The Debian ghetto - gizi
https://bitcoinrevolt.wordpress.com/2015/08/26/the-debian-ghetto

======
forgottenpass
The "ghetto" dig seems unearned to me. The error message isn't great, but this
post is largely much todo about nothing. Software worked in a way you found
non-obvious and opaque, we can discuss that till the cows come home but it
doesn't explain the mini-tantrum documented in the blogpost.

The first two things I thought to google off that error message ("native
package version may not have a revision", '"native package" revision') lead to
a workaround as the first result, and an explanation of the limitation
respectively.

I don't know anything about debian packaging beyond the time I used deb-src to
grab a package and debug a PAM module, and I won't defend their packaging
process and tools as I don't know them.

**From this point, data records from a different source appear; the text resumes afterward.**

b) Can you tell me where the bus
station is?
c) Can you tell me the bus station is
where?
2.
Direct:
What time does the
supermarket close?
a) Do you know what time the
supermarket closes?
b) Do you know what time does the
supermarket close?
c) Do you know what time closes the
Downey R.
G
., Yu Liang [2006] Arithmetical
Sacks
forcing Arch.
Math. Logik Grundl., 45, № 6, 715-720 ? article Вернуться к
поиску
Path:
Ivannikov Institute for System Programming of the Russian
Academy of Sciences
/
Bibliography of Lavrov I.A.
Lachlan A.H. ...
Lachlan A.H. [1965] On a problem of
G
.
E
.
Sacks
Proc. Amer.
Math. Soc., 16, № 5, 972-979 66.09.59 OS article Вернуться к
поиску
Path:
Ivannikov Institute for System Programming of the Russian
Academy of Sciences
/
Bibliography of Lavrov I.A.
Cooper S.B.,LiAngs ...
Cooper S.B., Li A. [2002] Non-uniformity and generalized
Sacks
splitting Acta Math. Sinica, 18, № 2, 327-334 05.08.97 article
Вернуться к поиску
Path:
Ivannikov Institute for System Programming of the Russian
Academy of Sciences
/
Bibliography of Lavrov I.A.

But even I know the difference between
quilt and native packages, something your manged to come out the other end of
this process without stumbling into. If documentation reads "You should only
use a native Debian package when it is clear that the package would only ever
be of use in Debian," I'm not going to fault Debian for not giving you the
version number flexibility you're angry they only provide to quilt (non-
native) packages.

You assert "The Debian team will X" as if you somehow know the Debian team
well enough to predict how they'll respond to the suggestion while
simultaneously not knowing the Debian project well enough to grasp the basics
of their packaging format? I should have just stopped reading when you
admitted your only two debugging tools were google and printf.